What you need to do:
Each line below should be restated word for word.

= Beginning of Section =

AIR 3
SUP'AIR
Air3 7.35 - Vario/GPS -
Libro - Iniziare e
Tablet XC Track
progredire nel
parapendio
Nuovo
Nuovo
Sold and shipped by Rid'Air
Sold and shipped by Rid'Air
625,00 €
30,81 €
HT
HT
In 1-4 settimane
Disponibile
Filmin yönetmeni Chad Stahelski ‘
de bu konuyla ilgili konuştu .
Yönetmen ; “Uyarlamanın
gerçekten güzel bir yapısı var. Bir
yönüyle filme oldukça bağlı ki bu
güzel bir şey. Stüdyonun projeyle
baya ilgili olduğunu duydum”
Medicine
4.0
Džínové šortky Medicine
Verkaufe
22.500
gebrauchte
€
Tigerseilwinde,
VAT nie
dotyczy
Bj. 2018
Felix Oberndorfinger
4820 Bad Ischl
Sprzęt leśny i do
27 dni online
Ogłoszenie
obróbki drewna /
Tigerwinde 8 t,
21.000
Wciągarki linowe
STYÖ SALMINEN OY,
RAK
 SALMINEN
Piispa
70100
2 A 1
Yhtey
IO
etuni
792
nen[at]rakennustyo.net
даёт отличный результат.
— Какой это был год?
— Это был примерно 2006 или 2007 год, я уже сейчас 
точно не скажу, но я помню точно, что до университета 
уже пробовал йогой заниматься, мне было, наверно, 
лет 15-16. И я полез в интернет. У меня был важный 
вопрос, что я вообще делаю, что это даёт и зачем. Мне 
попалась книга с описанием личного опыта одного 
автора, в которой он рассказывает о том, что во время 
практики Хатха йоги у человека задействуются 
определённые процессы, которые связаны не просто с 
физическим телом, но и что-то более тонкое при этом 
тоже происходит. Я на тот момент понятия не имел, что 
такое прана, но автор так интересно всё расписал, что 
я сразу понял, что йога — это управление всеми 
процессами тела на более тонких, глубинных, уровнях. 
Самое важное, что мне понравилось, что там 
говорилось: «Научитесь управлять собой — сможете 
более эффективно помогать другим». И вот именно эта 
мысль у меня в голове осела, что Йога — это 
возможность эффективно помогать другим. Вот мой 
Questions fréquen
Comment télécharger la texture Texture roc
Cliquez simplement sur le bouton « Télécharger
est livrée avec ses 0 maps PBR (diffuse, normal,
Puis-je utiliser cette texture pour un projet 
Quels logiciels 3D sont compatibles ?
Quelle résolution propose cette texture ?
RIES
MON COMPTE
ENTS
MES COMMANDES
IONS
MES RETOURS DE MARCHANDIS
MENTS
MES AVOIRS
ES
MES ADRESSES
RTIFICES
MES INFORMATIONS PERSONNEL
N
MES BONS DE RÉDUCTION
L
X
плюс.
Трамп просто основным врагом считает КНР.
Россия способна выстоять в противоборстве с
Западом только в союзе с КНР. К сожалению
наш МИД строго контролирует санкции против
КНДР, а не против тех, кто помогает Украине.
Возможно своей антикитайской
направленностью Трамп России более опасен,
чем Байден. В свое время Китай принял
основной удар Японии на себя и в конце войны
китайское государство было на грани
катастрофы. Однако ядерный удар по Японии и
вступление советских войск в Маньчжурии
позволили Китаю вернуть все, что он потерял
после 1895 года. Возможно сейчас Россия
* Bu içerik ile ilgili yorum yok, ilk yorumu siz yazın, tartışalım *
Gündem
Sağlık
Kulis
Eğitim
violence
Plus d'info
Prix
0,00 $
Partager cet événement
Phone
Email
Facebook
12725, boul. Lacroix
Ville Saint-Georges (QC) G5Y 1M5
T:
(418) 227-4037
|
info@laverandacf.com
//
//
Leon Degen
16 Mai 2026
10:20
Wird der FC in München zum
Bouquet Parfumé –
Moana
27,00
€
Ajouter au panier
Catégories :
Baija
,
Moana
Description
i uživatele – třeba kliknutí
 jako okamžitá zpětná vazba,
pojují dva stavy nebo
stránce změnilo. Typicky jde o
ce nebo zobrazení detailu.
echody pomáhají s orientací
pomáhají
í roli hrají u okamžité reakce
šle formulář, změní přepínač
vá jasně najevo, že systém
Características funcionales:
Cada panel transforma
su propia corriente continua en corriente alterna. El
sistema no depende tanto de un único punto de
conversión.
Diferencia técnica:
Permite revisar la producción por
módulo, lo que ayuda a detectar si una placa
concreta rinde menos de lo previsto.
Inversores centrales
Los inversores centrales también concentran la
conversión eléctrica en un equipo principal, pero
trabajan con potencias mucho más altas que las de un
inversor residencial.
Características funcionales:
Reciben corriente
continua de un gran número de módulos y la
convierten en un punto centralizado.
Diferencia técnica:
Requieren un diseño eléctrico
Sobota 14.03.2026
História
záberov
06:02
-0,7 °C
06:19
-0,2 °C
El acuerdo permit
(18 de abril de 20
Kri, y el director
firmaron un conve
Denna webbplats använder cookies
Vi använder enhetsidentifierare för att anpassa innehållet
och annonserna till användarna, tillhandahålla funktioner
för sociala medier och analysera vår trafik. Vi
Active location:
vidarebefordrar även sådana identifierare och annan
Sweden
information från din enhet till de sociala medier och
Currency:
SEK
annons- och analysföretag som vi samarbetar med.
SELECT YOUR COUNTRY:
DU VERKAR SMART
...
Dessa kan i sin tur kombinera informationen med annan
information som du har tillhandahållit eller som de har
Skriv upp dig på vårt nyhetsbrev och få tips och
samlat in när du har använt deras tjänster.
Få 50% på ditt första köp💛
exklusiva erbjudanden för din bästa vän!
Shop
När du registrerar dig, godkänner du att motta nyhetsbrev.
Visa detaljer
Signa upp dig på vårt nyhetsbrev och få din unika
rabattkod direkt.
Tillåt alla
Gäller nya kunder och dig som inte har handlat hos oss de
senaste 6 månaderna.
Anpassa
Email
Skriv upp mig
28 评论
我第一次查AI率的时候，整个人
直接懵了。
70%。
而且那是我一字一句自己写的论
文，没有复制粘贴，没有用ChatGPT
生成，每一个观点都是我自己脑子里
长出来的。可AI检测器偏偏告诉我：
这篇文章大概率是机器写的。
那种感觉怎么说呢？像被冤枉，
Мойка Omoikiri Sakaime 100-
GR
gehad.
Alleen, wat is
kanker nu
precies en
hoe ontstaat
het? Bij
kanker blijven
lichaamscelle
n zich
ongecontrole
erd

= End of Section =

Answer:
AIR 3
SUP'AIR
Air3 7.35 - Vario/GPS -
Libro - Iniziare e
Tablet XC Track
progredire nel
parapendio
Nuovo
Nuovo
Sold and shipped by Rid'Air
Sold and shipped by Rid'Air
625,00 €
30,81 €
HT
HT
In 1-4 settimane
Disponibile
Filmin yönetmeni Chad Stahelski ‘
de bu konuyla ilgili konuştu .
Yönetmen ; “Uyarlamanın
gerçekten güzel bir yapısı var. Bir
yönüyle filme oldukça bağlı ki bu
güzel bir şey. Stüdyonun projeyle
baya ilgili olduğunu duydum”
Medicine
4.0
Džínové šortky Medicine
Verkaufe
22.500
gebrauchte
€
Tigerseilwinde,
VAT nie
dotyczy
Bj. 2018
Felix Oberndorfinger
4820 Bad Ischl
Sprzęt leśny i do
27 dni online
Ogłoszenie
obróbki drewna /
Tigerwinde 8 t,
21.000
Wciągarki linowe
STYÖ SALMINEN OY,
RAK
 SALMINEN
Piispa
70100
2 A 1
Yhtey
IO
etuni
792
nen[at]rakennustyo.net
даёт отличный результат.
— Какой это был год?
— Это был примерно 2006 или 2007 год, я уже сейчас 
точно не скажу, но я помню точно, что до университета 
уже пробовал йогой заниматься, мне было, наверно, 
лет 15-16. И я полез в интернет. У меня был важный 
вопрос, что я вообще делаю, что это даёт и зачем. Мне 
попалась книга с описанием личного опыта одного 
автора, в которой он рассказывает о том, что во время 
практики Хатха йоги у человека задействуются 
определённые процессы, которые связаны не просто с 
физическим телом, но и что-то более тонкое при этом 
тоже происходит. Я на тот момент понятия не имел, что 
такое прана, но автор так интересно всё расписал, что 
я сразу понял, что йога — это управление всеми 
процессами тела на более тонких, глубинных, уровнях. 
Самое важное, что мне понравилось, что там 
говорилось: «Научитесь управлять собой — сможете 
более эффективно помогать другим». И вот именно эта 
мысль у меня в голове осела, что Йога — это 
возможность эффективно помогать другим. Вот мой 
Questions fréquen
Comment télécharger la texture Texture roc
Cliquez simplement sur le bouton « Télécharger
est livrée avec ses 0 maps PBR (diffuse, normal,
Puis-je utiliser cette texture pour un projet 
Quels logiciels 3D sont compatibles ?
Quelle résolution propose cette texture ?
RIES
MON COMPTE
ENTS
MES COMMANDES
IONS
MES RETOURS DE MARCHANDIS
MENTS
MES AVOIRS
ES
MES ADRESSES
RTIFICES
MES INFORMATIONS PERSONNEL
N
MES BONS DE RÉDUCTION
L
X
плюс.
Трамп просто основным врагом считает КНР.
Россия способна выстоять в противоборстве с
Западом только в союзе с КНР. К сожалению
наш МИД строго контролирует санкции против
КНДР, а не против тех, кто помогает Украине.
Возможно своей антикитайской
направленностью Трамп России более опасен,
чем Байден. В свое время Китай принял
основной удар Японии на себя и в конце войны
китайское государство было на грани
катастрофы. Однако ядерный удар по Японии и
вступление советских войск в Маньчжурии
позволили Китаю вернуть все, что он потерял
после 1895 года. Возможно сейчас Россия
* Bu içerik ile ilgili yorum yok, ilk yorumu siz yazın, tartışalım *
Gündem
Sağlık
Kulis
Eğitim
violence
Plus d'info
Prix
0,00 $
Partager cet événement
Phone
Email
Facebook
12725, boul. Lacroix
Ville Saint-Georges (QC) G5Y 1M5
T:
(418) 227-4037
|
info@laverandacf.com
//
//
Leon Degen
16 Mai 2026
10:20
Wird der FC in München zum
Bouquet Parfumé –
Moana
27,00
€
Ajouter au panier
Catégories :
Baija
,
Moana
Description
i uživatele – třeba kliknutí
 jako okamžitá zpětná vazba,
pojují dva stavy nebo
stránce změnilo. Typicky jde o
ce nebo zobrazení detailu.
echody pomáhají s orientací
pomáhají
í roli hrají u okamžité reakce
šle formulář, změní přepínač
vá jasně najevo, že systém
Características funcionales:
Cada panel transforma
su propia corriente continua en corriente alterna. El
sistema no depende tanto de un único punto de
conversión.
Diferencia técnica:
Permite revisar la producción por
módulo, lo que ayuda a detectar si una placa
concreta rinde menos de lo previsto.
Inversores centrales
Los inversores centrales también concentran la
conversión eléctrica en un equipo principal, pero
trabajan con potencias mucho más altas que las de un
inversor residencial.
Características funcionales:
Reciben corriente
continua de un gran número de módulos y la
convierten en un punto centralizado.
Diferencia técnica:
Requieren un diseño eléctrico
Sobota 14.03.2026
História
záberov
06:02
-0,7 °C
06:19
-0,2 °C
El acuerdo permit
(18 de abril de 20
Kri, y el director
firmaron un conve
Denna webbplats använder cookies
Vi använder enhetsidentifierare för att anpassa innehållet
och annonserna till användarna, tillhandahålla funktioner
för sociala medier och analysera vår trafik. Vi
Active location:
vidarebefordrar även sådana identifierare och annan
Sweden
information från din enhet till de sociala medier och
Currency:
SEK
annons- och analysföretag som vi samarbetar med.
SELECT YOUR COUNTRY:
DU VERKAR SMART
...
Dessa kan i sin tur kombinera informationen med annan
information som du har tillhandahållit eller som de har
Skriv upp dig på vårt nyhetsbrev och få tips och
samlat in när du har använt deras tjänster.
Få 50% på ditt första köp💛
exklusiva erbjudanden för din bästa vän!
Shop
När du registrerar dig, godkänner du att motta nyhetsbrev.
Visa detaljer
Signa upp dig på vårt nyhetsbrev och få din unika
rabattkod direkt.
Tillåt alla
Gäller nya kunder och dig som inte har handlat hos oss de
senaste 6 månaderna.
Anpassa
Email
Skriv upp mig
28 评论
我第一次查AI率的时候，整个人
直接懵了。
70%。
而且那是我一字一句自己写的论
文，没有复制粘贴，没有用ChatGPT
生成，每一个观点都是我自己脑子里
长出来的。可AI检测器偏偏告诉我：
这篇文章大概率是机器写的。
那种感觉怎么说呢？像被冤枉，
Мойка Omoikiri Sakaime 100-
GR
gehad.
Alleen, wat is
kanker nu
precies en
hoe ontstaat
het? Bij
kanker blijven
lichaamscelle
n zich
ongecontrole
erd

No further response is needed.